According to a new study at Weill Cornell Medicine, a blood vessel growth promoting-molecule may create a suitable environment for bone-building, providing hope for potential new drugs in the treatment of osteoporosis and fractures.
These research findings were published May 21 in the journal Nature Medicine and provided evidence of a substance involved in the development of nerve growth, known as SLIT3, was seen to reverse the bone-weakening effects of osteoporosis and aided in the healing of fractures in mouse models. This multi-center research effort could inspire drug development efforts that target the SLIT3 pathway in humans, allowing for a new approach in blood vessel-directed therapy in the treatment of bone loss, persistent fractures, and fragile bones.
As of now, existing drugs for osteoporosis work in one of two ways: (1) inhibit the cellular processes that destroy bone or (2) promote bone formation by activating osteoblasts. “But only those promoting new bone formation will help you actually heal a bone fracture,” says co-senior study author Dr. Matthew Greenblatt, an assistant professor of pathology and laboratory medicine at Weill Cornell Medicine. “Our findings have potentially demonstrated a third category: drugs that target blood vessel formation within bone, prompting new bone to form.”
Osteoporosis, a disease that leads to bone thinning and bone brittleness, causes nearly 9 million fractures worldwide annually, or one every three seconds, according to the International Osteoporosis Foundation. Women are more likely to be affected with osteoporosis and their risk significantly increases with age. One in two women and one in five men will have at least one osteoporotic fracture in their lifetimes, unfortunately, these fractures kill as many women as breast cancer. “Osteoporosis and skeletal fractures due to osteoporosis are both common and deadly,” Greenblatt said.
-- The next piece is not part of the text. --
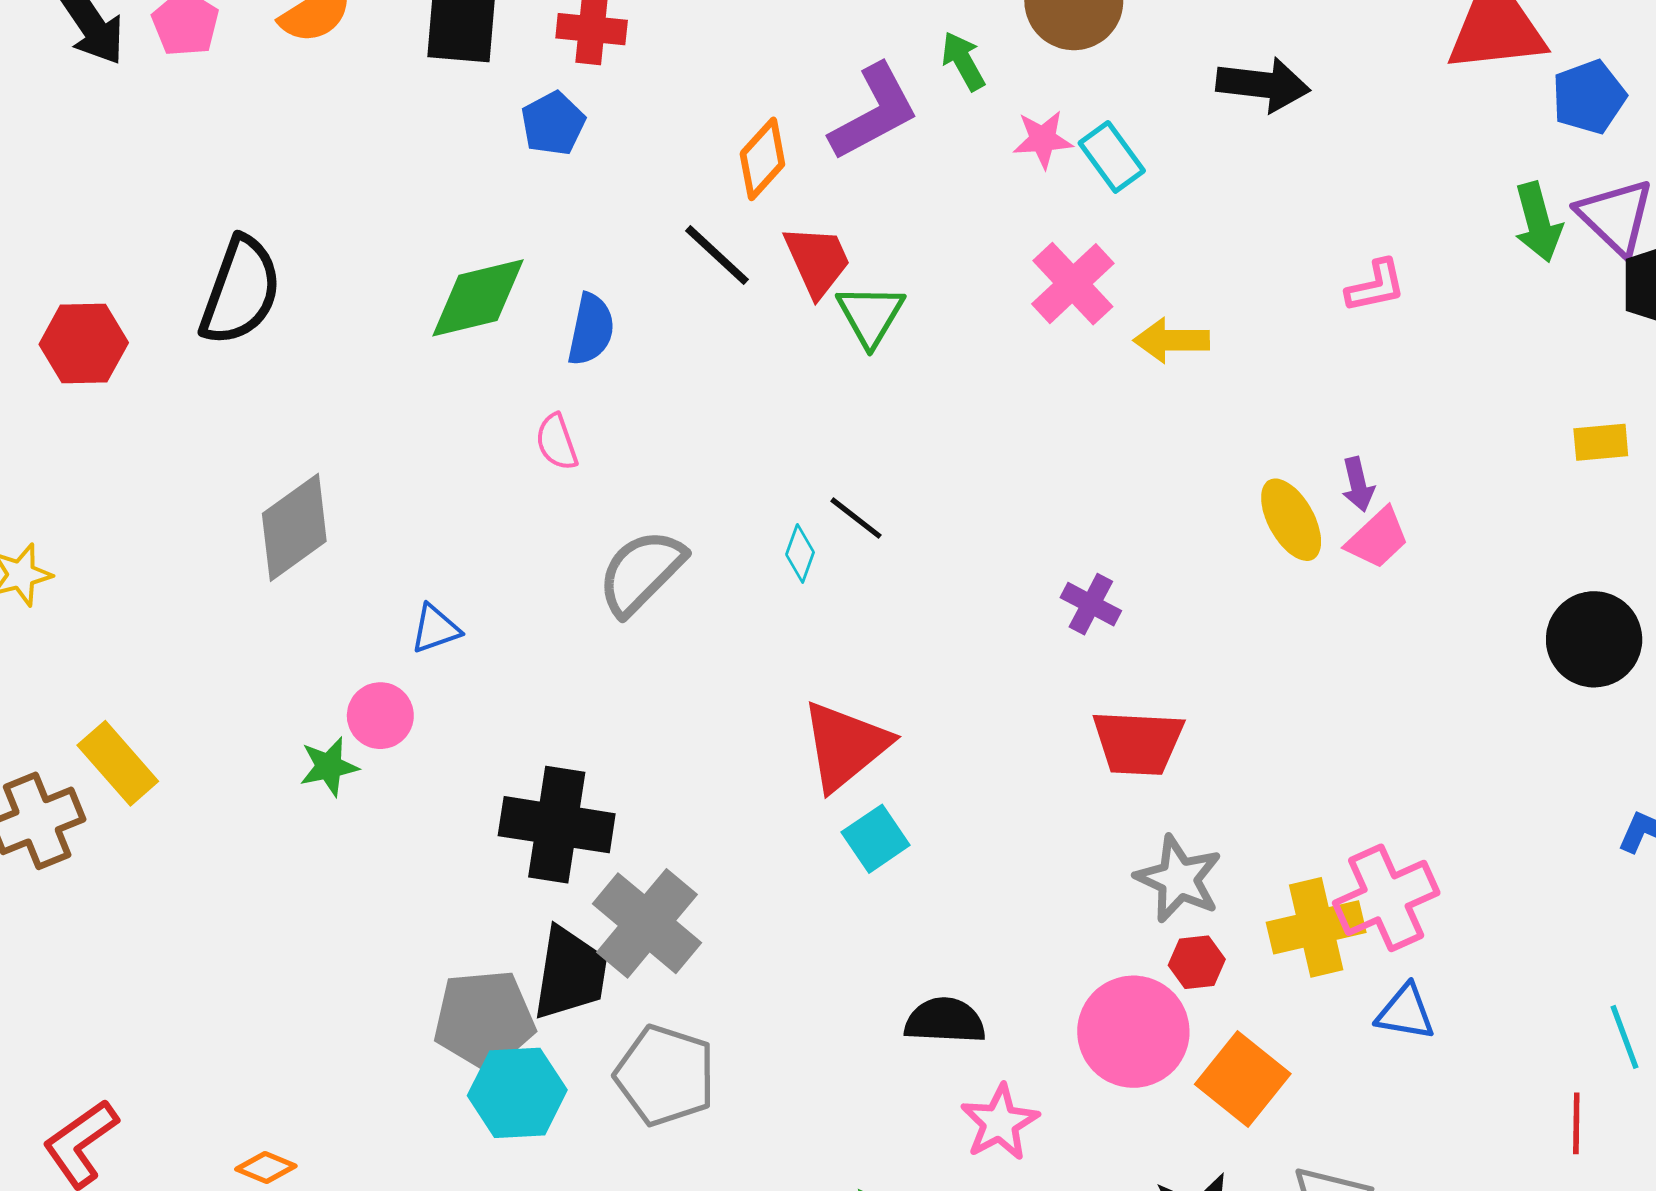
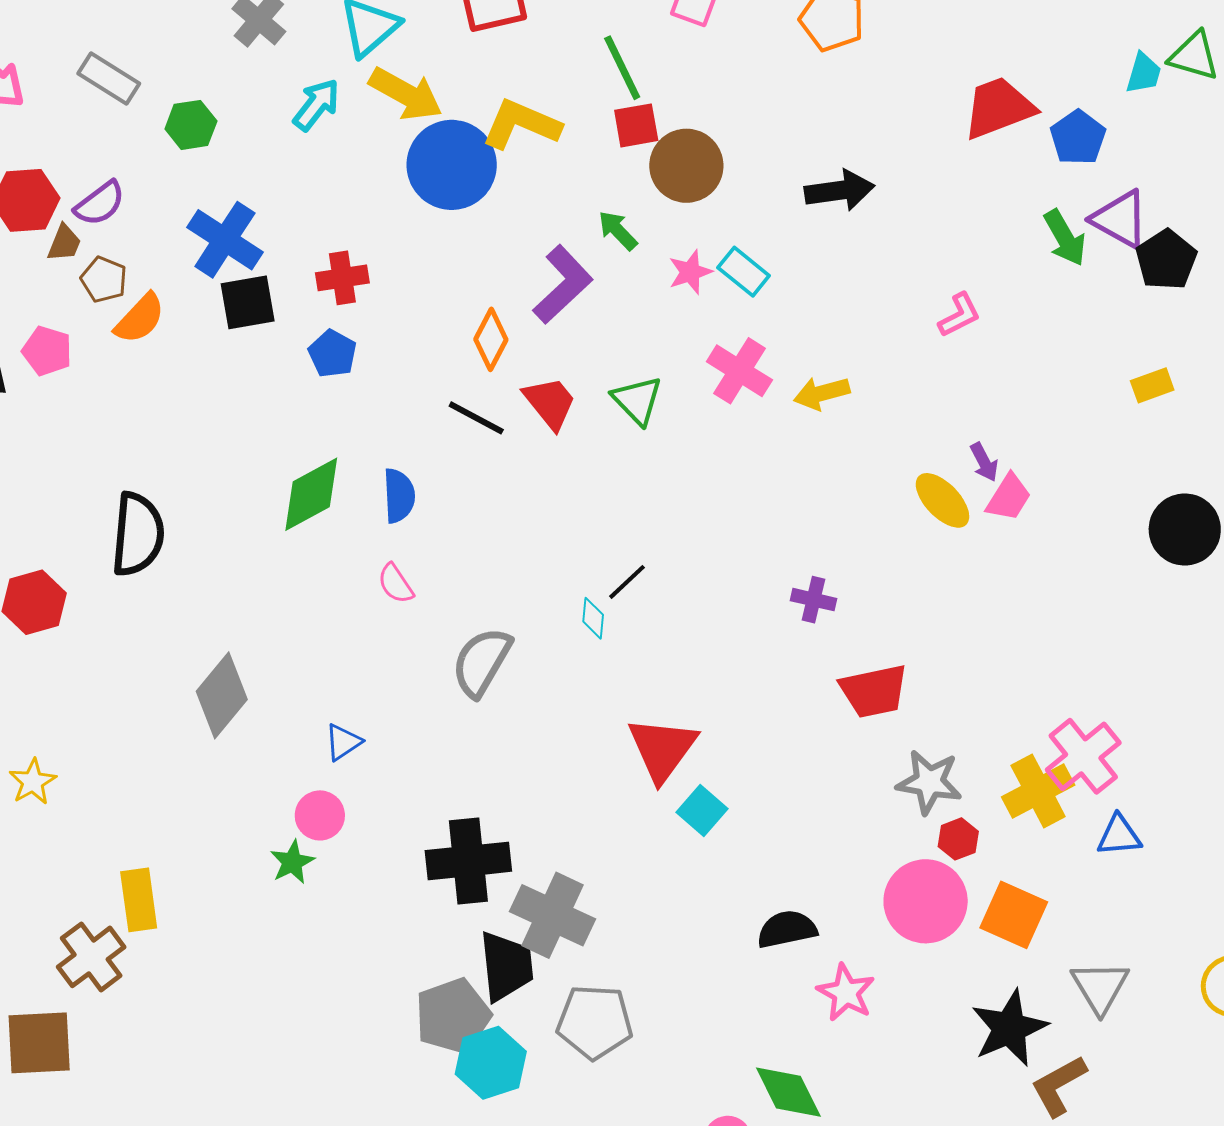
green triangle: (870, 315) -> (637, 400), moved
black line: (856, 518) -> (627, 582), turned -66
yellow rectangle: (118, 763) -> (139, 900), turned 48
Investigators found that osteoblasts secreted unchanged amounts of almost all blood vessel growth-promoting factors. However, SLIT3 levels were higher than the rest of the factors in significant amounts; and when the mouse models were genetically modified to delete the expression of SLIT3, they immediately developed low bone mass.
“We next asked if we could use SLIT3 to treat mice with skeletal disease, especially osteoporosis and fracture healing,” Dr. Greenblatt said. “When we gave the rodents SLIT3, it reversed their osteoporosis and made their fractures heal faster and stronger. “To my knowledge, this is the first example that we can develop a drug to treat bone disease in mice not by targeting the bone-forming cells,” he said, “but instead by targeting special types of blood vessels that exist in bone.”